Publications
"A Quick and Easy Recipe for Hypergunk," Australasian Journal of Philosophy, forthcoming.
"Labyrinth of Continua," Philosophia Mathematica, forthcoming.
"Infinitesimal Comparisons: Homomorphisms between Giordano’s Ring and the Hyperreal Field," Notre Dame Journal of Formal Logic, forthcoming
"Zeno's Arrow and the Infinitesimal Calculus," Synthese, Vol. 192, No. 5, May 2015, doi: 10.1007/s11229-014-0620-1
"Parts of Singletons," with Ben Caplan and Chris Tillman, Journal of Philosophy, Vol. CVII, No. 10, Oct 2010, (click to download)

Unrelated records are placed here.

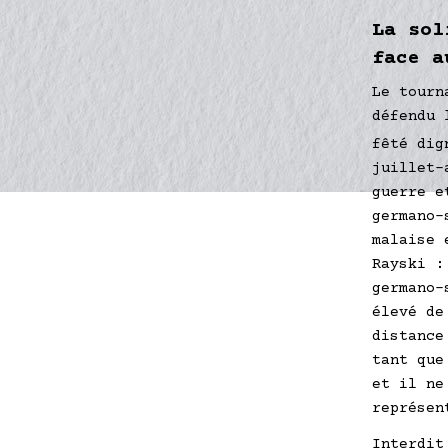
La sol
face a
Le tourn
défendu 
fêté dig
juillet-
guerre e
germano-
malaise 
Rayski :
germano-
élevé de
distance
tant que
et il ne
représen
Interdit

"A Scientific Enterprise?: Penelope Maddy’s Second Philosophy," with Stewart Shapiro, Philosophia Mathematica, Vol. 17, No. 2, 2009, (click to download)
Presentations
"Locating Success and Failure in Applying Nonstandard Analysis to Euler's Introductio," Joint International Meeting of the American Mathematical Society and the Israeli Mathematical Union, special session on history and philosophy of mathematics, Bar-Ilan University, 2014
"The Labyrinth of the Continuum," Kenyon College, 2013
"A 'Non-standard Analysis' of Euler's Introductio in Analysin Infinitorum,'' Midwestern Philosophy of Mathematics Workshop, Notre Dame, 2012
"Parts of Singletons," with Ben Caplan and Chris Tillman, APA Pacific Division Meeting, 2010
Honors
Early Career Survey Article Competition, Philosophia Mathematica (One of Six Winners), 2013
Dissertation Abstract
Infinitesimals for Metaphysics: Consequences for the Ontologies of Space and Time
In my dissertation, I defend unorthodox conceptions of the continuum as both conceptually viable and philosophically fruitful. In the first chapter, I argue that the orthodox conception of the continuum---which comes to us from Georg Cantor and Richard Dedekind, and which uses the real numbers as a model---doesn't satisfy all of our intuitions about the continuum; indeed, none of the conceptions of the continuum does. This opens up conceptual room for my defense of unorthodox conceptions of the continuum. In the second chapter, I argue that an unorthodox conception of continuum, one that is based on the infinitesimals---numbers that are as small as infinity is large---provides a novel solution to what I call the "problem of contact," which is that pairs of material bodies with certain topological profiles are unable to touch without counterintuitive consequences. My solution accounts for the possibility that material bodies can come into contact regardless of their topological profiles. In the third chapter, I argue that two other unorthodox conceptions of the continuum can provide the basis for a solution to Zeno's paradox of the arrow; specifically, I argue that the present moment is infinitesimally extended in time. Given that the orthodox conception of the continuum conflicts with our intuitions and that the unorthodox conceptions can be usefully deployed in philosophical debates, I conclude that the unorthodox conceptions should be granted equal consideration in solving relevant philosophical puzzles.
Thesis Abstract (for MSc)
Internal Set Theory and Euler's Introductio in Analysin Infinitorum
In Leonhard Euler's seminal work Introductio in Analysin Infinitorum (1748), he readily used infinite numbers and infinitesimals in many of his proofs. We aim to reformulate a group of proofs from the Introductio using concepts and techniques from Abraham Robinson's celebrated Nonstandard Analysis (NSA); in particular, we will use Internal Set Theory, Edward Nelson's distinctive version of NSA. We will specifically examine Euler's proofs of the Euler formula, the Euler product, the Wallis product and the divergence of the harmonic series. All of these results have been proved in subsequent centuries using epsilontic (ε-δ) arguments. In some cases, the epsilontic arguments differ significantly from Euler's original proofs. We will compare and contrast the epsilontic proofs with those we have developed by following Euler more closely through NSA. We claim that NSA possesses the tools to provide appropriate proxies of some--but not all--of the inferential moves found in the Introductio.